What to work on » Images excepted, the data below must be repeated exactly.

(Dataset entries)
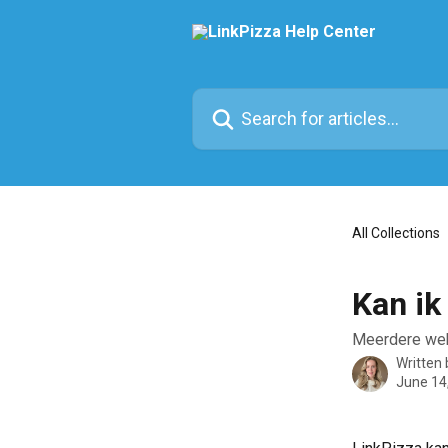
Skip to main content
Search for articles...
All Collections
Kan ik
Meerdere we
Written
June 14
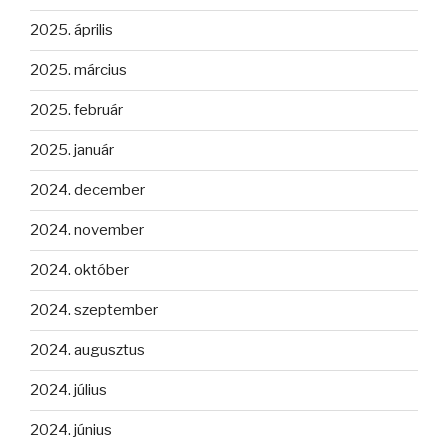
2025. április
2025. március
2025. február
2025. január
2024. december
2024. november
2024. október
2024. szeptember
2024. augusztus
2024. július
2024. június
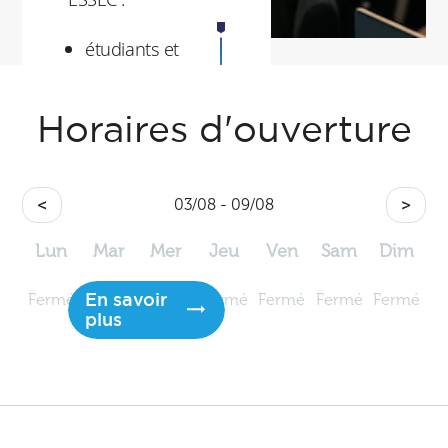
étudiants et
participants
professeurs et
Horaires d'ouverture
responsables de
programme
<
03/08 - 09/08
>
les chercheurs
Lun
Mar
Mer
Jeu
Ven
Sam
Dim
En savoir
Fermé
Fermé
Fermé
Fermé
Fermé
Fermé
Fermé
plus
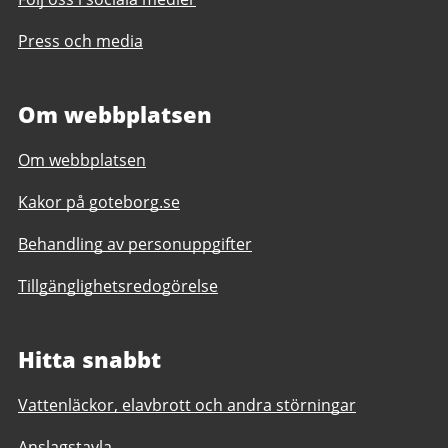
Press och media
Om webbplatsen
Om webbplatsen
Kakor på goteborg.se
Behandling av personuppgifter
Tillgänglighetsredogörelse
Hitta snabbt
Vattenläckor, elavbrott och andra störningar
Anslagstavla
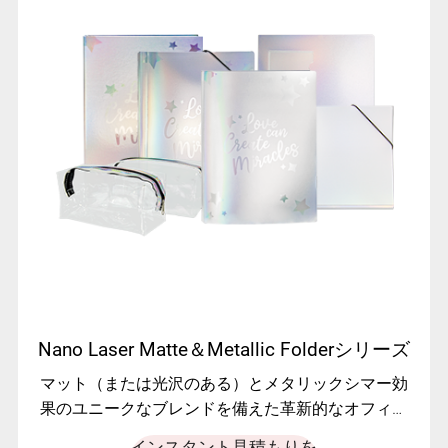
Nano Laser Matte＆Metallic Folderシリーズ
マット（または光沢のある）とメタリックシマー効
果のユニークなブレンドを備えた革新的なオフィス
フォルダー。
インスタント見積もりを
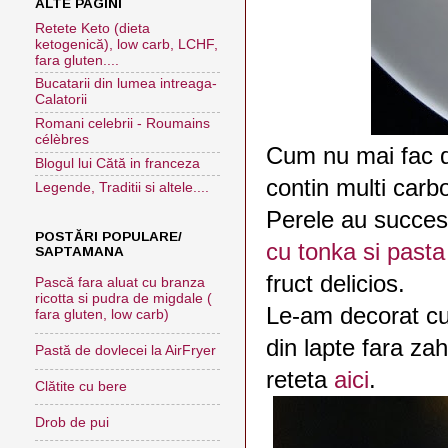
ALTE PAGINI
Retete Keto (dieta
ketogenică), low carb, LCHF,
fara gluten....
Bucatarii din lumea intreaga-
Calatorii
Romani celebrii - Roumains
célèbres
Cum nu mai fac du
Blogul lui Cătă in franceza
contin multi carb
Legende, Traditii si altele....
Perele au succes
POSTĂRI POPULARE/
cu tonka si pasta
SAPTAMANA
fruct delicios.
Pască fara aluat cu branza
ricotta si pudra de migdale (
Le-am decorat cu 
fara gluten, low carb)
din lapte fara za
Pastă de dovlecei la AirFryer
reteta
aici
.
Clătite cu bere
Drob de pui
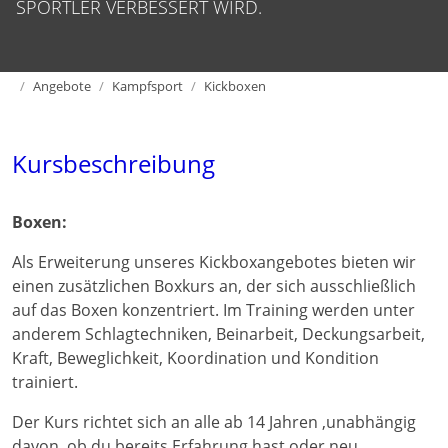
SPORTLER VERBESSERT WIRD.
Home
Angebote
Kampfsport
Kickboxen
Kursbeschreibung
Boxen:
Als Erweiterung unseres Kickboxangebotes bieten wir
einen zusätzlichen Boxkurs an, der sich ausschließlich
auf das Boxen konzentriert. Im Training werden unter
anderem Schlagtechniken, Beinarbeit, Deckungsarbeit,
Kraft, Beweglichkeit, Koordination und Kondition
trainiert.
Der Kurs richtet sich an alle ab 14 Jahren ,unabhängig
davon, ob du bereits Erfahrung hast oder neu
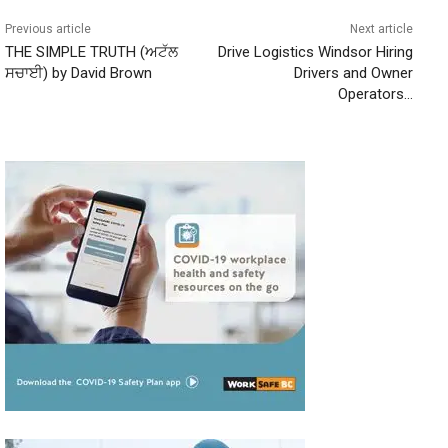
Previous article
Next article
THE SIMPLE TRUTH (ਅਟੱਲ
Drive Logistics Windsor Hiring
ਸਚਾਈ) by David Brown
Drivers and Owner
Operators…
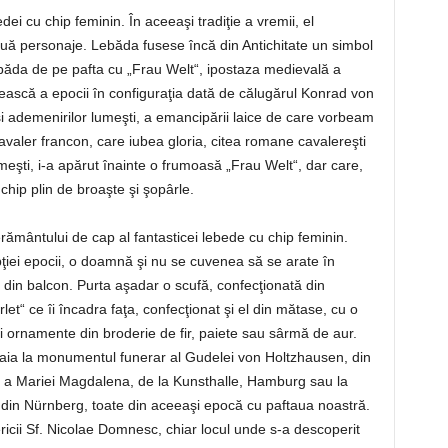
dei cu chip feminin. În aceeaşi tradiţie a vremii, el
ouă personaje. Lebăda fusese încă din Antichitate un simbol
ebăda de pe pafta cu „Frau Welt“, ipostaza medievală a
cească a epocii în configuraţia dată de călugărul Konrad von
 ademenirilor lumeşti, a emancipării laice de care vorbeam
cavaler francon, care iubea gloria, citea romane cavalereşti
meşti, i-a apărut înainte o frumoasă „Frau Welt“, dar care,
 chip plin de broaşte şi şopârle.
ământului de cap al fantasticei lebede cu chip feminin.
ţiei epocii, o doamnă şi nu se cuvenea să se arate în
 din balcon. Purta aşadar o scufă, confecţionată din
let“ ce îi încadra faţa, confecţionat şi el din mătase, cu o
şi ornamente din broderie de fir, paiete sau sârmă de aur.
aia la monumentul funerar al Gudelei von Holtzhausen, din
n a Mariei Magdalena, de la Kunsthalle, Hamburg sau la
 din Nürnberg, toate din aceeaşi epocă cu paftaua noastră.
ericii Sf. Nicolae Domnesc, chiar locul unde s-a descoperit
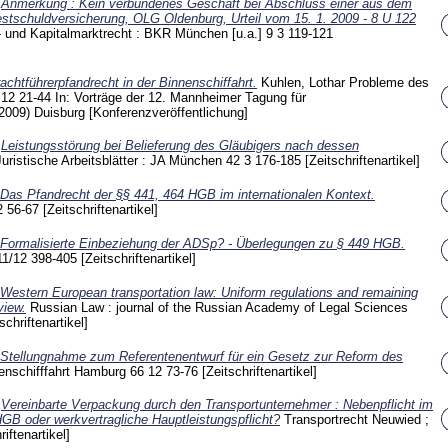
)
Anmerkung : Kein verbundenes Geschäft bei Abschluss einer aus dem
estschuldversicherung, OLG Oldenburg, Urteil vom 15. 1. 2009 - 8 U 122
k- und Kapitalmarktrecht : BKR München [u.a.]
9 3
119-121
achtführerpfandrecht in der Binnenschiffahrt.
Kuhlen, Lothar
Probleme des
s
12
21-44
In: Vorträge der 12. Mannheimer Tagung für
(2009) Duisburg
[Konferenzveröffentlichung]
)
Leistungsstörung bei Belieferung des Gläubigers nach dessen
Juristische Arbeitsblätter : JA München
42 3
176-185
[Zeitschriftenartikel]
Das Pfandrecht der §§ 441, 464 HGB im internationalen Kontext.
2
56-67
[Zeitschriftenartikel]
Formalisierte Einbeziehung der ADSp? - Überlegungen zu § 449 HGB.
11/12
398-405
[Zeitschriftenartikel]
Western European transportation law: Uniform regulations and remaining
view.
Russian Law : journal of the Russian Academy of Legal Sciences
schriftenartikel]
Stellungnahme zum Referentenentwurf für ein Gesetz zur Reform des
enschifffahrt Hamburg
66 12
73-76
[Zeitschriftenartikel]
)
Vereinbarte Verpackung durch den Transportunternehmer : Nebenpflicht im
GB oder werkvertragliche Hauptleistungspflicht?
Transportrecht Neuwied ;
riftenartikel]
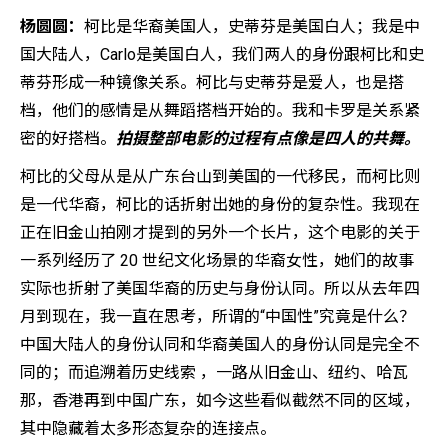
杨圆圆：
柯比是华裔美国人，史蒂芬是美国白人；我是中
国大陆人，Carlo是美国白人，我们两人的身份跟柯比和史
蒂芬形成一种镜像关系。柯比与史蒂芬是爱人，也是搭
档，他们的感情是从舞蹈搭档开始的。我和卡罗是关系紧
密的好搭档。
拍摄整部电影的过程有点像是四人的共舞。
柯比的父母从是从广东台山到美国的一代移民，而柯比则
是一代华裔，柯比的话折射出她的身份的复杂性。我现在
正在旧金山拍刚才提到的另外一个长片，这个电影的关于
一系列经历了 20 世纪文化场景的华裔女性，她们的故事
实际也折射了美国华裔的历史与身份认同。所以从去年四
月到现在，我一直在思考，所谓的“中国性”究竟是什么？
中国大陆人的身份认同和华裔美国人的身份认同是完全不
同的；而追溯着历史线索 ，一路从旧金山、纽约、哈瓦
那，香港再到中国广东，如今这些看似截然不同的区域，
其中隐藏着太多形态复杂的连接点。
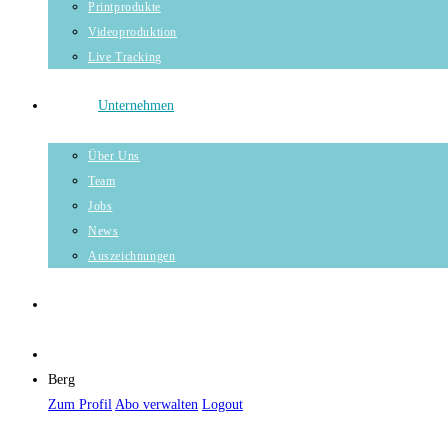
Printprodukte
Videoproduktion
Live Tracking
Unternehmen
Über Uns
Team
Jobs
News
Auszeichnungen
Berg
Zum Profil
Abo verwalten
Logout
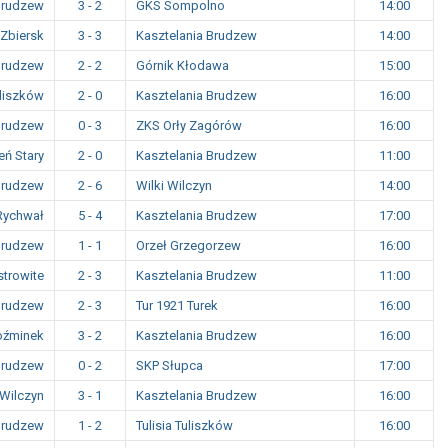
Brudzew
3 - 2
GKS Sompolno
14:00
Zbiersk
3 - 3
Kasztelania Brudzew
14:00
Brudzew
2 - 2
Górnik Kłodawa
15:00
uliszków
2 - 0
Kasztelania Brudzew
16:00
Brudzew
0 - 3
ZKS Orły Zagórów
16:00
eń Stary
2 - 0
Kasztelania Brudzew
11:00
Brudzew
2 - 6
Wilki Wilczyn
14:00
Rychwał
5 - 4
Kasztelania Brudzew
17:00
Brudzew
1 - 1
Orzeł Grzegorzew
16:00
strowite
2 - 3
Kasztelania Brudzew
11:00
Brudzew
2 - 3
Tur 1921 Turek
16:00
Koźminek
3 - 2
Kasztelania Brudzew
16:00
Brudzew
0 - 2
SKP Słupca
17:00
 Wilczyn
3 - 1
Kasztelania Brudzew
16:00
Brudzew
1 - 2
Tulisia Tuliszków
16:00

Solution to the problem »
Skip to main content
Search for articles...
All Collections
Kan ik
Meerdere we
Written
June 14
2025. április
2025. március
2025. február
2025. január
2024. december
2024. november
2024. október
2024. szeptember
2024. augusztus
2024. július
2024. június
étudiants et
participants
professeurs et
Horaires d'ouverture
responsables de
programme
<
03/08 - 09/08
>
les chercheurs
Lun
Mar
Mer
Jeu
Ven
Sam
Dim
En savoir
Fermé
Fermé
Fermé
Fermé
Fermé
Fermé
Fermé
plus
Press och media
Om webbplatsen
Om webbplatsen
Kakor på goteborg.se
Behandling av personuppgifter
Tillgänglighetsredogörelse
Hitta snabbt
Vattenläckor, elavbrott och andra störningar
Anslagstavla
Nano Laser Matte＆Metallic Folderシリーズ
マット（または光沢のある）とメタリックシマー効
果のユニークなブレンドを備えた革新的なオフィス
フォルダー。
インスタント見積もりを
ALTE PAGINI
Retete Keto (dieta
ketogenică), low carb, LCHF,
fara gluten....
Bucatarii din lumea intreaga-
Calatorii
Romani celebrii - Roumains
célèbres
Cum nu mai fac du
Blogul lui Cătă in franceza
contin multi carb
Legende, Traditii si altele....
Perele au succes
POSTĂRI POPULARE/
cu tonka si pasta
SAPTAMANA
fruct delicios.
Pască fara aluat cu branza
ricotta si pudra de migdale (
Le-am decorat cu 
fara gluten, low carb)
din lapte fara za
Pastă de dovlecei la AirFryer
reteta
aici
.
Clătite cu bere
Drob de pui
SPORTLER VERBESSERT WIRD.
Home
Angebote
Kampfsport
Kickboxen
Kursbeschreibung
Boxen:
Als Erweiterung unseres Kickboxangebotes bieten wir
einen zusätzlichen Boxkurs an, der sich ausschließlich
auf das Boxen konzentriert. Im Training werden unter
anderem Schlagtechniken, Beinarbeit, Deckungsarbeit,
Kraft, Beweglichkeit, Koordination und Kondition
trainiert.
Der Kurs richtet sich an alle ab 14 Jahren ,unabhängig
davon, ob du bereits Erfahrung hast oder neu
Previous article
Next article
THE SIMPLE TRUTH (ਅਟੱਲ
Drive Logistics Windsor Hiring
ਸਚਾਈ) by David Brown
Drivers and Owner
Operators…
dei cu chip feminin. În aceeaşi tradiţie a vremii, el
ouă personaje. Lebăda fusese încă din Antichitate un simbol
ebăda de pe pafta cu „Frau Welt“, ipostaza medievală a
cească a epocii în configuraţia dată de călugărul Konrad von
 ademenirilor lumeşti, a emancipării laice de care vorbeam
cavaler francon, care iubea gloria, citea romane cavalereşti
meşti, i-a apărut înainte o frumoasă „Frau Welt“, dar care,
 chip plin de broaşte şi şopârle.
ământului de cap al fantasticei lebede cu chip feminin.
ţiei epocii, o doamnă şi nu se cuvenea să se arate în
 din balcon. Purta aşadar o scufă, confecţionată din
let“ ce îi încadra faţa, confecţionat şi el din mătase, cu o
şi ornamente din broderie de fir, paiete sau sârmă de aur.
aia la monumentul funerar al Gudelei von Holtzhausen, din
n a Mariei Magdalena, de la Kunsthalle, Hamburg sau la
 din Nürnberg, toate din aceeaşi epocă cu paftaua noastră.
ericii Sf. Nicolae Domnesc, chiar locul unde s-a descoperit
)
Anmerkung : Kein verbundenes Geschäft bei Abschluss einer aus dem
estschuldversicherung, OLG Oldenburg, Urteil vom 15. 1. 2009 - 8 U 122
k- und Kapitalmarktrecht : BKR München [u.a.]
9 3
119-121
achtführerpfandrecht in der Binnenschiffahrt.
Kuhlen, Lothar
Probleme des
s
12
21-44
In: Vorträge der 12. Mannheimer Tagung für
(2009) Duisburg
[Konferenzveröffentlichung]
)
Leistungsstörung bei Belieferung des Gläubigers nach dessen
Juristische Arbeitsblätter : JA München
42 3
176-185
[Zeitschriftenartikel]
Das Pfandrecht der §§ 441, 464 HGB im internationalen Kontext.
2
56-67
[Zeitschriftenartikel]
Formalisierte Einbeziehung der ADSp? - Überlegungen zu § 449 HGB.
11/12
398-405
[Zeitschriftenartikel]
Western European transportation law: Uniform regulations and remaining
view.
Russian Law : journal of the Russian Academy of Legal Sciences
schriftenartikel]
Stellungnahme zum Referentenentwurf für ein Gesetz zur Reform des
enschifffahrt Hamburg
66 12
73-76
[Zeitschriftenartikel]
)
Vereinbarte Verpackung durch den Transportunternehmer : Nebenpflicht im
GB oder werkvertragliche Hauptleistungspflicht?
Transportrecht Neuwied ;
riftenartikel]
杨圆圆：
柯比是华裔美国人，史蒂芬是美国白人；我是中
国大陆人，Carlo是美国白人，我们两人的身份跟柯比和史
蒂芬形成一种镜像关系。柯比与史蒂芬是爱人，也是搭
档，他们的感情是从舞蹈搭档开始的。我和卡罗是关系紧
密的好搭档。
拍摄整部电影的过程有点像是四人的共舞。
柯比的父母从是从广东台山到美国的一代移民，而柯比则
是一代华裔，柯比的话折射出她的身份的复杂性。我现在
正在旧金山拍刚才提到的另外一个长片，这个电影的关于
一系列经历了 20 世纪文化场景的华裔女性，她们的故事
实际也折射了美国华裔的历史与身份认同。所以从去年四
月到现在，我一直在思考，所谓的“中国性”究竟是什么？
中国大陆人的身份认同和华裔美国人的身份认同是完全不
同的；而追溯着历史线索 ，一路从旧金山、纽约、哈瓦
那，香港再到中国广东，如今这些看似截然不同的区域，
其中隐藏着太多形态复杂的连接点。
Printprodukte
Videoproduktion
Live Tracking
Unternehmen
Über Uns
Team
Jobs
News
Auszeichnungen
Berg
Zum Profil
Abo verwalten
Logout
Brudzew
3 - 2
GKS Sompolno
14:00
Zbiersk
3 - 3
Kasztelania Brudzew
14:00
Brudzew
2 - 2
Górnik Kłodawa
15:00
uliszków
2 - 0
Kasztelania Brudzew
16:00
Brudzew
0 - 3
ZKS Orły Zagórów
16:00
eń Stary
2 - 0
Kasztelania Brudzew
11:00
Brudzew
2 - 6
Wilki Wilczyn
14:00
Rychwał
5 - 4
Kasztelania Brudzew
17:00
Brudzew
1 - 1
Orzeł Grzegorzew
16:00
strowite
2 - 3
Kasztelania Brudzew
11:00
Brudzew
2 - 3
Tur 1921 Turek
16:00
Koźminek
3 - 2
Kasztelania Brudzew
16:00
Brudzew
0 - 2
SKP Słupca
17:00
 Wilczyn
3 - 1
Kasztelania Brudzew
16:00
Brudzew
1 - 2
Tulisia Tuliszków
16:00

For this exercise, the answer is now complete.